Directed by Scott Crary (2004)
Kill Your Idols is a documentary on the alternative music scenes in New York City. It is divided into the late 70s/early 80s “No Wave” scene and the early 00s. While providing great footage of No Wave performances and describing their aesthetic, many of the interviews with the artists make them sound like crabby grandparents who don’t like what the kids are up to these days. That said, the next generation doesn’t have much better representation.
I was really surprised when Kill Your Idols split into its second half. It introduces numerous bands that are supposed to represent the contemporary music scene in New York City, but there’s no justification for why these bands are important out of the hundreds and thousands that exist in the area. And if part of the film’s point was that there used to be this coherent scene and now there isn’t, why do they skip forward twenty years to make that point? Why even focus on New York, when many of the No Wave interviewees define themselves by how different they sound from any of their fellow contemporaries?
That said, it’s relative nitpicking on my part to latch onto the lack of cohesion within the documentary.
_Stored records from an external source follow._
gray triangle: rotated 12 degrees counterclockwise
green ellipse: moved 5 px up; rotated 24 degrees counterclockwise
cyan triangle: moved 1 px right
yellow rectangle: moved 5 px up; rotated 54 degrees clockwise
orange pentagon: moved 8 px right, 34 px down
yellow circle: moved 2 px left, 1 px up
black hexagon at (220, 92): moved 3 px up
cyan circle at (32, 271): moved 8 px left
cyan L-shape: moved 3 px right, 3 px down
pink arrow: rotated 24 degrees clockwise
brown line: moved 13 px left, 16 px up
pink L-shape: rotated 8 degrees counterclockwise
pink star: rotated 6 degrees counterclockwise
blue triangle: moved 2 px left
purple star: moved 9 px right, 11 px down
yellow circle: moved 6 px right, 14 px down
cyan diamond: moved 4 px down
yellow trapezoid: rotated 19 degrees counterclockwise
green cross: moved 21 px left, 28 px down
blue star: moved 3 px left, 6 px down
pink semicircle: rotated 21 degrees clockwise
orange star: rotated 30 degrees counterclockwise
The more important theme stems from the desire to create art rather than searching for fame and notoriety, although that’s where a lot of the bellyaching from the earlier generation stems from. I think the No Wave scene is either overlooked in music history or it’s grouped in with punk music, but it seems to have evolved from people who just wanted to be onstage doing something rather than perform as artists, until it developed a little bit and attracted art students. It seems like defining what they performed as art only came in retrospect, after the accolades had filtered down.
The shift to the 2002-era does address the fact that a lot of the musicians are looking back on the No Wave bands, but also that they are more aware of their status as bands and as performers. The interviews with Eugene Hutz, of Gogol Bordello, perhaps best illustrate the reflective qualities when they’re used well, but in contrast there are a lot of interviews that seem more focused on getting blow jobs from groupies.
Kill Your Idols is an especially interesting documentary to watch in an age with no major musical trajectory, but with many niches available for a diverse audience. It succeeds best at selling the past back to the audience rather than give any clear criticisms towards contemporary musicians, but it remains entertaining to the last minute.